Now, I don’t know about you, but I’ve never actually met anyone who was truly up to no good. I never met anyone who woke up in the morning and said, “What can I screw up today?” Now, I know some of you are calling BS on that. Fine. Maybe you’ve met someone like that.
Let me ask you this: How often has assuming negative intent actually helped you solve a problem? When we assume negative intent, we get frustrated, we close ourselves off to creative answers. When we assume positive intent, it opens us up to other ways to look at the problem, we could actually solve the problem.
So whether you believe the person has positive intent or not, it’s still a more empowering strategy than believing they’re evil people. Now, I know this isn’t easy to do. And it’s not easy to do because most of us have a bias.
Overcoming Bias
That’s called fundamental attribution error. Fundamental attribution error says when someone else behaves in a negative way, that’s a character trait. But when we behave in a negative way, it’s outside circumstances. So if for a morning meeting, you’re working with someone who yells and interrupts in a meeting, it’s because they’re a rude person.
But when you do the same thing, it’s because you haven’t had your morning cup of coffee yet. So fundamental attribution error actually hijacks our ability to assume positive intent if we’re not proactive. So let’s be proactive.
Choosing Our Focus
How do we do that? We simply decide what to focus on. Back in 1986, a German neuroscientist named Dr. Manfred Zimmermann estimated that we have 11 million bits of information hitting us every second. That’s not the interesting part. The interesting part is our brains can only handle 126 bits per second.
A hundred and twenty-six! That’s 1/100,000 of the 11 million. 0.001 percent of reality. I did the math. That’s like judging your week based on a six-second experience. It’s like thinking you’ve seen the Mona Lisa by seeing a piece of it no bigger than a grain of sand.
The Reality We Choose
So we’re making it up. We make up our own reality, and our behavior is based on that reality. Think of the story of my son and the week from hell. My reality was he was the worst son in the world. He was being a pain in the neck on purpose. So I looked for that.
On the good week, he was trying to do the best he can. I saw a totally different 126 bits from the same reality. So our behavior is based on which 126 bits we see, and which 126 bits we see is a decision we can make.
In fact, let’s take it to an even higher level and talk about pronoia. Pronoia is the opposite of paranoia. While paranoia says everyone’s out to get you, Pronoia says the universe is actually conspiring on your behalf. You believe that the people around you – yeah, look around – the people around you are secretly plotting to make you happy.

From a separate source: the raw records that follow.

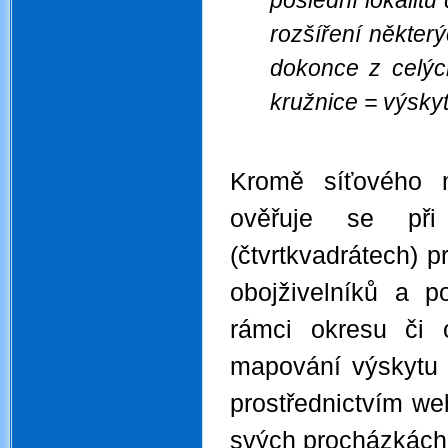
poslední lokalitu
rozšíření některý
dokonce z celýc
kružnice = výskyt
.
Kromě síťového m
ověřuje se př
(čtvrtkvadrátech) p
obojživelníků a p
rámci okresu či c
mapování výskytu o
prostřednictvím w
svých procházkách 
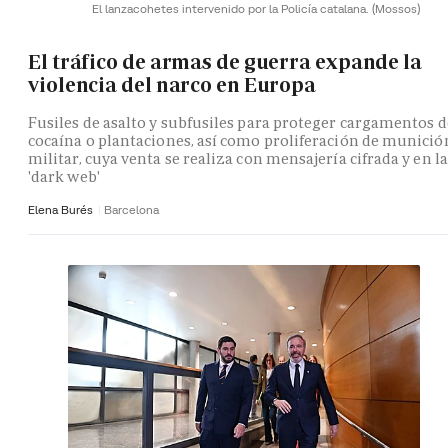
El lanzacohetes intervenido por la Policía catalana.
(Mossos)
El tráfico de armas de guerra expande la
violencia del narco en Europa
Fusiles de asalto y subfusiles para proteger cargamentos d
cocaína o plantaciones, así como proliferación de munició
militar, cuya venta se realiza con mensajería cifrada y en la
'dark web'
Elena Burés
Barcelona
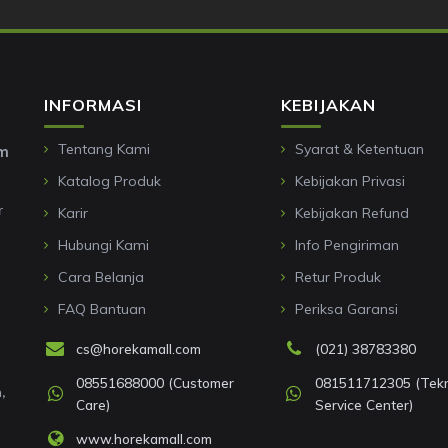
INFORMASI
KEBIJAKAN
Tentang Kami
Syarat & Ketentuan
om
Katalog Produk
Kebijakan Privasi
r
Karir
Kebijakan Refund
Hubungi Kami
Info Pengiriman
Cara Belanja
Retur Produk
FAQ Bantuan
Periksa Garansi
cs@horekamall.com
(021) 38783380
08551688000 (Customer
081511712305 (Tekni
,
Care)
Service Center)
www.horekamall.com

Even the obstacles in your way are there to help you find the right path. Let that one sink in. Even the obstacles are there for you. So while the Law of Positive Intent assumes the positive intent of other people, pronoia assumes the positive intent of the universe.
Making the Shift
So when we come back down from the land of new words and German neuroscientists, what do we do? How do we make that shift in the story we’re telling ourselves? How do we shift from believing in negative intent to positive intent? We ask a simple yet incredibly powerful question: “What else could this mean?”
Maybe they’re going through some struggle you know nothing about. Maybe what you interpreted as disrespect was just them feeling really passionate about an idea. Maybe the universe put them there to help you. What else could this mean? And how do those new meanings impact how you view them? Or how you view their actions? What new questions do you have for them? What new conversations does this open up to you?

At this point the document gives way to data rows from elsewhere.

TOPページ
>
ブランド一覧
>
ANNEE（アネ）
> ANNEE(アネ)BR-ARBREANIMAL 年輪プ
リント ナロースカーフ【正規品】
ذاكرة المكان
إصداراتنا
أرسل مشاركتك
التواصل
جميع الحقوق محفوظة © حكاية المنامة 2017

Shifting from anger to curiosity allows you to actually start to understand the other person, and you have a much better chance of solving the problem. When we assume negative intent, our lives feel full of conflict and drama. What does life feel like when we assume positive intent? It feels peaceful. It feels grateful.
The Impact of Positive Intent
It’s a great relationship with my now-28-year-old son. The son who I thought would never keep a job, has had a steady job for five years. The son I thought would never eat right or exercise has lost 30 pounds. The son I used to battle with almost every day, is now a great friend.
What if we can do this at a world level? What if we assume that everyone – left, right, Jew, Palestinian, father, son – that everyone was just trying to do the best they can? What if we made a habit of asking: What else could this mean? How would that change your relationships? How would that change the world?